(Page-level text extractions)

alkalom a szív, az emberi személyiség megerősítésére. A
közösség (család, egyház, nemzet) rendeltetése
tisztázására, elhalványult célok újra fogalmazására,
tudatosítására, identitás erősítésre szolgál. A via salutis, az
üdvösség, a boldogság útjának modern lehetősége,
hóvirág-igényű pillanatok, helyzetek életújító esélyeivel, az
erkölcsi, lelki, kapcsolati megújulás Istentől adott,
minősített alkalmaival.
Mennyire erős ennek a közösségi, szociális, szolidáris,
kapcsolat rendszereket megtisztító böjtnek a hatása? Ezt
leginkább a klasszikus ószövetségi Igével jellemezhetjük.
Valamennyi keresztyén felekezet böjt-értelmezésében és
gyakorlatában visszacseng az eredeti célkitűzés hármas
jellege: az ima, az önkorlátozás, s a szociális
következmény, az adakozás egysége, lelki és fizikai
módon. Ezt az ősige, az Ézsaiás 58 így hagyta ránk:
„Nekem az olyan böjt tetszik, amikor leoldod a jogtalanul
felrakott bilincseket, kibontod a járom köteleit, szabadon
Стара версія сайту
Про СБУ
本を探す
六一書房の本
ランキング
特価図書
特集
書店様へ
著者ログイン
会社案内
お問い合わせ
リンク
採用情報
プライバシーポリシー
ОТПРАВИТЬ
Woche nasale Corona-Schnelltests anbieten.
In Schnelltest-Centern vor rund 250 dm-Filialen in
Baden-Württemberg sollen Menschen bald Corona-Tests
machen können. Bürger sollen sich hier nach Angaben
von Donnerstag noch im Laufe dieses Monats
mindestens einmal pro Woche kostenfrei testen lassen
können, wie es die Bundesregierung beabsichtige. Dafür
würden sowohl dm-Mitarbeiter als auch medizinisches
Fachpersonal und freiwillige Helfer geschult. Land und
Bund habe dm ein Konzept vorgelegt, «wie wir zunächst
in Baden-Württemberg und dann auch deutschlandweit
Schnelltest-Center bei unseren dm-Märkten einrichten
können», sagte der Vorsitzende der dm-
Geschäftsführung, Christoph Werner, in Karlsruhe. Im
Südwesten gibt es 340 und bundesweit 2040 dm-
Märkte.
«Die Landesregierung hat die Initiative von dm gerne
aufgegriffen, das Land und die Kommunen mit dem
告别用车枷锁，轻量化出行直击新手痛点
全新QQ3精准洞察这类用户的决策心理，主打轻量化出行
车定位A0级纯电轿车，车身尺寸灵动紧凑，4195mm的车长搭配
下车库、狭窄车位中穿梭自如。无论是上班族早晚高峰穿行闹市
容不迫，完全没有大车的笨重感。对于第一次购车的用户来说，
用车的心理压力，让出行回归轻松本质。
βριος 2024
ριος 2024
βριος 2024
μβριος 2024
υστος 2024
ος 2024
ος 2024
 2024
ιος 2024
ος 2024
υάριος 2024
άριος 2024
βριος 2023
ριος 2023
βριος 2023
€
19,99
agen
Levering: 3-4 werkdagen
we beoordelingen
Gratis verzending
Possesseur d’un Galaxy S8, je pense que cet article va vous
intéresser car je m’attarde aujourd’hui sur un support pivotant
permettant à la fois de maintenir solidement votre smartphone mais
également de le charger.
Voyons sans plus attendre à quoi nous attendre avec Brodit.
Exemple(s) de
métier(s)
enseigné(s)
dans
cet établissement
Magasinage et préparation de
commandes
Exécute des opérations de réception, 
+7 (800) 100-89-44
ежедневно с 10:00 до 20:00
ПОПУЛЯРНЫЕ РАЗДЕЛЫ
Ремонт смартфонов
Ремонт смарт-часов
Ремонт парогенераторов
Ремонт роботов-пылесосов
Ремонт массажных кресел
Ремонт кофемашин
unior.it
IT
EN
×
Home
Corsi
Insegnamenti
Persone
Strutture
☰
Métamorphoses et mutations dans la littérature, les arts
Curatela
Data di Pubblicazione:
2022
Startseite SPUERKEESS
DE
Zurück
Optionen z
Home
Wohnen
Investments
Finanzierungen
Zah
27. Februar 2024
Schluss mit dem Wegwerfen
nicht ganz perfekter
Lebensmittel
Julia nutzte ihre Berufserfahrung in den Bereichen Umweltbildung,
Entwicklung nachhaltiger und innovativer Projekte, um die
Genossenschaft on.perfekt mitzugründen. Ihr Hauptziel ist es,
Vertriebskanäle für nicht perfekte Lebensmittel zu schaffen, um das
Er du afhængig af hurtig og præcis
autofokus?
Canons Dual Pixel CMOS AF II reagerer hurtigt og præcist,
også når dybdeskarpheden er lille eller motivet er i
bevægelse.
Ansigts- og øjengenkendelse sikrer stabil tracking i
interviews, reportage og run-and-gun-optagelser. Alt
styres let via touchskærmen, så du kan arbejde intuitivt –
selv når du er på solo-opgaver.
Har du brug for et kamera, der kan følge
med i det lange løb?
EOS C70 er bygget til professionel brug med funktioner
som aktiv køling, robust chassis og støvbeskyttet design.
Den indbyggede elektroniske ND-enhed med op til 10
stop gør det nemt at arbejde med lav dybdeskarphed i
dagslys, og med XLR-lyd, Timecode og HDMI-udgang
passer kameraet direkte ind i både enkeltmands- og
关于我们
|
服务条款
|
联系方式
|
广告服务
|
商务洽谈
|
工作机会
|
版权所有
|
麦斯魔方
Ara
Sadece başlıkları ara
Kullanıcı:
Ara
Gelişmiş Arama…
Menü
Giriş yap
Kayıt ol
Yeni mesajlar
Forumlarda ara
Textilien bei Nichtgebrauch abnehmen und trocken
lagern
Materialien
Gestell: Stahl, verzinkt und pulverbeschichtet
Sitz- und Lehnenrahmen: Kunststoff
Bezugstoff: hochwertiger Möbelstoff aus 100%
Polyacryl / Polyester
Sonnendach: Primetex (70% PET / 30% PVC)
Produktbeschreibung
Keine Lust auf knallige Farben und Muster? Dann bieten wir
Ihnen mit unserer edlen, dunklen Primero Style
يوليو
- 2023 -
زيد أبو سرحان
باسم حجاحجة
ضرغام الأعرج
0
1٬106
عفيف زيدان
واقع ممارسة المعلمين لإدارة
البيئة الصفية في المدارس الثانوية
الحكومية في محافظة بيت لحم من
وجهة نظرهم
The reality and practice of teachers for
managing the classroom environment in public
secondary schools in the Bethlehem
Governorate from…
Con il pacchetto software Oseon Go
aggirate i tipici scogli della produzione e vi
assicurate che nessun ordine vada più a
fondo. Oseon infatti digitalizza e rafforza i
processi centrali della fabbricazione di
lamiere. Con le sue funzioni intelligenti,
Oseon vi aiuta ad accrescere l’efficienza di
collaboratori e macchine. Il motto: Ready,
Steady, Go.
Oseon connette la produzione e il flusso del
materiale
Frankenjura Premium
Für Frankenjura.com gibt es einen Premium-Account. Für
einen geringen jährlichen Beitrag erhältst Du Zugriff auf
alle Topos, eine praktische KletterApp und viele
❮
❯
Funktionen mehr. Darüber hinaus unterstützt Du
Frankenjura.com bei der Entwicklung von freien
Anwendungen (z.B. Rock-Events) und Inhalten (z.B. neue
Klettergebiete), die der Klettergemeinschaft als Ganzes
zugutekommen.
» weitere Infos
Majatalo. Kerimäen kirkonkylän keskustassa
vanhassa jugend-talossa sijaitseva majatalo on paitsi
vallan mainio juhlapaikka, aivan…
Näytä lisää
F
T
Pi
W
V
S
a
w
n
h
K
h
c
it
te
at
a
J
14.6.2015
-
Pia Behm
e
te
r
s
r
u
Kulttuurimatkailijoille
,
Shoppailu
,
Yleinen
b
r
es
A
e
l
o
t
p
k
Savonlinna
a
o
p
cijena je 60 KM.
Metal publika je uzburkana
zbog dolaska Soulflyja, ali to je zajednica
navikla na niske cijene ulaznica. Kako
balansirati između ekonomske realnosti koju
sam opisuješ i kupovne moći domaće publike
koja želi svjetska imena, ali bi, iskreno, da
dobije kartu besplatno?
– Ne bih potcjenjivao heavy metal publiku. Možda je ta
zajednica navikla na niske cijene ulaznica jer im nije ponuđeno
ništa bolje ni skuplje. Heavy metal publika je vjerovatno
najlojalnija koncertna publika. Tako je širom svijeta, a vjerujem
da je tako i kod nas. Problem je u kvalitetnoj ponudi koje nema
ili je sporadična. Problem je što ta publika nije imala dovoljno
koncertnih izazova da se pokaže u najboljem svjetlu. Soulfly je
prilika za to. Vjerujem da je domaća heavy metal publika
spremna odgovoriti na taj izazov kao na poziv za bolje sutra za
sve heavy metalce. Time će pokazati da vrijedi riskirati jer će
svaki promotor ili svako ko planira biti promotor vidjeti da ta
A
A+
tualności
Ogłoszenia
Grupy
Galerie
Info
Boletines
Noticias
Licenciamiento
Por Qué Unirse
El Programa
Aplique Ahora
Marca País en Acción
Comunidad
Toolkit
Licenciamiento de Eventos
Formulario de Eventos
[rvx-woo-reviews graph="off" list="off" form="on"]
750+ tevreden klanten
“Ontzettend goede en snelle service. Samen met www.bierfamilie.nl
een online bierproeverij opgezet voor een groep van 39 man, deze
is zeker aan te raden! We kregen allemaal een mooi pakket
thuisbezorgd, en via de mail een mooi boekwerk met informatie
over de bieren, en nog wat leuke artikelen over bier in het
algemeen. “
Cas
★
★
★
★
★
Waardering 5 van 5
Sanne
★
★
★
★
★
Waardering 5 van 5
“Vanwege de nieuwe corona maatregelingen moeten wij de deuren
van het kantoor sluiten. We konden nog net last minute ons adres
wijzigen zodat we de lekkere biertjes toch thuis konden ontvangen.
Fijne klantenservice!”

- **Task goal**
Where a line of the records includes "Frankenjura", copy it.

- **Task answer**
Frankenjura Premium
Für Frankenjura.com gibt es einen Premium-Account. Für
Frankenjura.com bei der Entwicklung von freien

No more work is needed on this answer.